We are shattered but happy. The move feels right, the climate feels great so far (admittedly we are in the middle of the wettest summer New Zealand has known for many years so that all the locals are complaining, but by our Yorkshire-honed standards it seems pretty temperate and nice), the kids like their new lifestyle...

Ah yes, the kids. There is one thing we seem to have acquired on the way from England - dreadful, absolutely dreadful, behaviour from all three of them at points. We were kind of expecting it, you don't take three children with additional needs out of everything they know and expect, throw them on a plane for forty hours, coop them up in a two-bedroom flat for three weeks, then let them loose in a new house with nothing to do and no school and expect there to be no repercussions.
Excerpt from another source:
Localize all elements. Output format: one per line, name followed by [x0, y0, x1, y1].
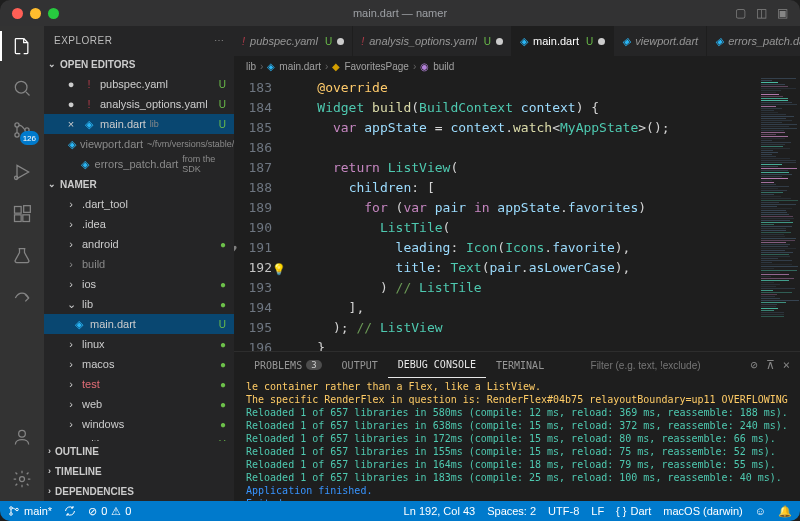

However I was hoping not quite to be in the position I was in today, when I emailed the local childhood autism charity and pleaded for help, because I really didn't feel I was managing the children's behaviour.

Because the thing is, I brought lots of experience with me. We had a brilliant Learning Disability nurse who taught me some tricks of the trade, visual timetables and scales of emotions and now-and-then boards and...and...and plenty other stuff. We had an awesome speech therapist, specialist in autism, who sat in our house and dripped expertise, drawing us up social stories and lending us books about CBT....
I should be fine. I have all this baggage. But none of it quite fits what I need right now. Because of course my boys aren't behaving in the ways that I am used to managing, this is a new situation and they have responded by developing new strategies to try my patience: I shall have to find new strategies to respond to them. Now that I look at my skills, I feel somewhat like the woman described in Susan Coolidge's novel of nineteenth-century emigration from east to the American West, who insisted on bringing thread and needle, because there would be nothing as civilised as that locally. When she arrives, she finds that what she has brought is either excessive or useless, because there is plenty of stuff locally available and she needs to find what is to hand. Clearly, from the conversations I have had today on phone and email, there is lots of local expertise, lots of support available: I need to stop rummaging in my baggage for skills that aren't working and go hunting for the right local expert, the right strategy, the right network here. To enable the boys and I to have fun here, in this beautiful land. Because too much baggage weighs you down: it will be no fun if I spend all my time struggling under the strain of not feeling able to handle them.

I feel like a newborn child in New Zealand. No awareness of the local culture, no grasp of the practicalities like how to buy a stamp. I can't even find a GP willing to register us. And I have to find superb disability support, IMMEDIATELY, for my bright, high-functioning and challenging kids if we are not all to spend the rest of the summer screaming at each other.

It's a tough call. I'll let you know how it goes.